Wie erwartet blitzt meine Küche als hätte ich sie gerade erst neu eingerichtet. Ich bedanke mich brav und wir verabschieden uns mit der uns eigenen obligatorischen und irgendwie sehr eckigen Umarmung. Ich glaube, nur meine Mutter und ich sind in der Lage uns eckig zu umarmen. Sie fragt an dieser Stelle stets nach, ob sie meinem Vater Grüße von mir ausrichten darf. Ich erwidere stets, dass sie das sehr gerne darf. Ich helfe ihr in den Mantel und sie wirft einen prüfenden Blick in den Spiegel. Dann legt sie sich ihre Handtasche über die Schulter und öffnet sie. An dieser Stelle komme ich mir vor wie ein kleines Kind, dass auf Weihnachten wartet. Denn nun holt sie ihr Portemonnaie hervor und steckt mir einen Geldschein zu. Ich weiß, er ist klein gefaltet, so klein, dass man auf den ersten Blick nicht sofort erkennen kann, um wie viel Geld es sich handelt. Es ist immer derselbe Betrag von fünfzig Euro. Sie lächelt dabei erleichtert. Merkwürdig. So als hätte sie damit eine Schuld bezahlt. Anschließend reiche ich ihr ihren rattangeflochtenen Korb zurück, in den ich zuvor schon das mitgebrachte Geschirr, welches sie zum Transport ihres Gebäcks benutzt, deponiert habe. Ohne ein weiteres Wort öffnet sie eilig die Tür. Manchmal befürchte ich, dass sie die Klinke dabei versehentlich abreißen könnte. Sie verlässt mein Haus in Richtung ihres an der Straße geparkten Autos. Ich sehe ihr einen Moment nach und winke ihr zu, sobald sie losfährt. Sie würdigt mich keines Blickes. Die ganzen letzten acht Jahre nicht und doch winke ich jedes Mal zum Abschied.
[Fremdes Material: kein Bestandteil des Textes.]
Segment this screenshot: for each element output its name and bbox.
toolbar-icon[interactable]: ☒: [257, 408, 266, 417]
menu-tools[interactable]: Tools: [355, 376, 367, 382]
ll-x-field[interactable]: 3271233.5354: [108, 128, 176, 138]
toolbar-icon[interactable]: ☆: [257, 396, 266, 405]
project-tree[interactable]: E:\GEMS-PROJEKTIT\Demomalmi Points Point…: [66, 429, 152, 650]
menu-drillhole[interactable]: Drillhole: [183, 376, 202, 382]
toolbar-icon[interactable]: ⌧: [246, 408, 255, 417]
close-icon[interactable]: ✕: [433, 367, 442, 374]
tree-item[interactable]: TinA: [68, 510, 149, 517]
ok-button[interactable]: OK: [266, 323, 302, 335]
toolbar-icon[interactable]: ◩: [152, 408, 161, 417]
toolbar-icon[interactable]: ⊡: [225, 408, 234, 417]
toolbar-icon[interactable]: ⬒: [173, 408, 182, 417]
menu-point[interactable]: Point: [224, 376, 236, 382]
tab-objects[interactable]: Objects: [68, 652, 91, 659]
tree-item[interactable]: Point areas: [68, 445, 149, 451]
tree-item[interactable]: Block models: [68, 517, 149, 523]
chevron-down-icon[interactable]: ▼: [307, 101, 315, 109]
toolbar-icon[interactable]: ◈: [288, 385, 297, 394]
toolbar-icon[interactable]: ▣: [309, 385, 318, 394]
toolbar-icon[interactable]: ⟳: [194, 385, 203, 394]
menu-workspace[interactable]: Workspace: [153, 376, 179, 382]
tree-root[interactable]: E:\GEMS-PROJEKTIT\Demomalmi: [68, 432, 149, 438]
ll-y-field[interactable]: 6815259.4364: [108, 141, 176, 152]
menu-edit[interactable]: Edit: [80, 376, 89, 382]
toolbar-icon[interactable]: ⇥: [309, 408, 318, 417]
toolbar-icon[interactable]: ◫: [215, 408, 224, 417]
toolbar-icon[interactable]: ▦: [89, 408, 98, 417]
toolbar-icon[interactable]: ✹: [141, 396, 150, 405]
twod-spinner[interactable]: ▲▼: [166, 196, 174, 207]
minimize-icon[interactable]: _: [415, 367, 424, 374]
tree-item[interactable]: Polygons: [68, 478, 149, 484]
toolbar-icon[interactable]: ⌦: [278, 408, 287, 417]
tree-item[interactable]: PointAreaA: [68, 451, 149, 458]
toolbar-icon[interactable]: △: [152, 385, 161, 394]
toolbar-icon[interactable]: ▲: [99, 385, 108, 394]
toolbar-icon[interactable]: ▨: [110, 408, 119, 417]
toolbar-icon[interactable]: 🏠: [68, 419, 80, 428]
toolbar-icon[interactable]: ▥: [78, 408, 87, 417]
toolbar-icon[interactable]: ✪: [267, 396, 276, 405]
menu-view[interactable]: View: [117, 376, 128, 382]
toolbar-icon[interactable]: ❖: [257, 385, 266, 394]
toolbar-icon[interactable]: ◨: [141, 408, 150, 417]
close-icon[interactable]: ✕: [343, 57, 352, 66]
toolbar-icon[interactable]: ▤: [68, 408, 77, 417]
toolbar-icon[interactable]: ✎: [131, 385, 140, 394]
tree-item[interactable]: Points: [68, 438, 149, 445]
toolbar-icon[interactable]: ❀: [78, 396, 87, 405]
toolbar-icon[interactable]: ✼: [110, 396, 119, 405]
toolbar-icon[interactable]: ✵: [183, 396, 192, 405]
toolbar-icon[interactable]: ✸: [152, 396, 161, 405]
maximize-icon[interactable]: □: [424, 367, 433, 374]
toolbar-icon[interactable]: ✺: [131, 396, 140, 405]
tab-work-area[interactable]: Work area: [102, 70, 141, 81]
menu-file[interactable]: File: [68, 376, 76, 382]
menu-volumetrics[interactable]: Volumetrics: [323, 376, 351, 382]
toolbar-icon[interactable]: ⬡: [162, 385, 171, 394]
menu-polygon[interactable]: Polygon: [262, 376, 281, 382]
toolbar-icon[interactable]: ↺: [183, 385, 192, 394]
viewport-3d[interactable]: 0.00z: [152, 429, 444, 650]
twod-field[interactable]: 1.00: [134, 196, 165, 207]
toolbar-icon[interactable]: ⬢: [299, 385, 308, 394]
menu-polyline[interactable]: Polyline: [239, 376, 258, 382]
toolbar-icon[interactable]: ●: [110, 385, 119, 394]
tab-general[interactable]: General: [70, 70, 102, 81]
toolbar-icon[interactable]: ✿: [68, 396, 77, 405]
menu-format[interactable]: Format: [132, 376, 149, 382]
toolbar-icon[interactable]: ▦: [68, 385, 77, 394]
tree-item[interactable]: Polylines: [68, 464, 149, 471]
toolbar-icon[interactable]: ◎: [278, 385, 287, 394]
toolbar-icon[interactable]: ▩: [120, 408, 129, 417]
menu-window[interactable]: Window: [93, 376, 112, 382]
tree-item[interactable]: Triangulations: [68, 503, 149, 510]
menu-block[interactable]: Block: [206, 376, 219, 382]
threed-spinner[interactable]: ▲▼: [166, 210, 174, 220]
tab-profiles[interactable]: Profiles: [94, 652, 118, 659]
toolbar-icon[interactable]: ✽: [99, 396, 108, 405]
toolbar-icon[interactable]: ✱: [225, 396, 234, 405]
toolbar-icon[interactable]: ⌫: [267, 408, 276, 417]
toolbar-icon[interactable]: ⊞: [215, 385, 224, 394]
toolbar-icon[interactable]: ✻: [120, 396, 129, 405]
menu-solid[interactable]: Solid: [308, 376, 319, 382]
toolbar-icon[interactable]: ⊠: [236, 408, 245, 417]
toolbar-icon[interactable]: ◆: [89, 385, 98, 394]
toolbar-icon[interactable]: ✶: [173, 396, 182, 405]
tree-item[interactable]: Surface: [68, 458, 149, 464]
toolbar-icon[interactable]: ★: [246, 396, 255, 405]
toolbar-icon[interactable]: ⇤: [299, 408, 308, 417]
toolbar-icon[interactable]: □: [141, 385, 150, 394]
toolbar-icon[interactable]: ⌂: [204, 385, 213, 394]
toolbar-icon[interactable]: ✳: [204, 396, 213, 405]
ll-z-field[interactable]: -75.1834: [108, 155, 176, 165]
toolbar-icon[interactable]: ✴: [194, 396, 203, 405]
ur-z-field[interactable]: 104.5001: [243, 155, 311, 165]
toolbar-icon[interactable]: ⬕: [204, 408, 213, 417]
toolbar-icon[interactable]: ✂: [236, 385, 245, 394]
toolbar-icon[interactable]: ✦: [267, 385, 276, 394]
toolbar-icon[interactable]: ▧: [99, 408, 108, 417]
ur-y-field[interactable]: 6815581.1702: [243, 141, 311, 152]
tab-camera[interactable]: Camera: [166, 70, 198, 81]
Erst nachdem ich die Tür geschlossen habe, ist es vorbei. Der vierzehnte September wäre somit überstanden. Normalerweise rufe ich jetzt meine Freundin an. Zeit für ein neues Paar Schuhe und ein wenig Zerstreuung. Vorher falte ich den Geldschein auseinander und staune. Dieses Mal sind es hundert Euro, zwei Scheine. Und ein kleiner weißer Notizzettel, auf dem steht, dass sie genau heute vor acht Jahren herausgefunden hat, dass mein Vater sie schon jahrelang betrügt und es immer noch tut. Mehr nicht.
Ich wusste schon immer, ihre Besuche haben eine besondere Bedeutung. Heute werde ich wohl nicht meine Freundin anrufen. Ich wähle stattdessen die Nummer meines Vaters.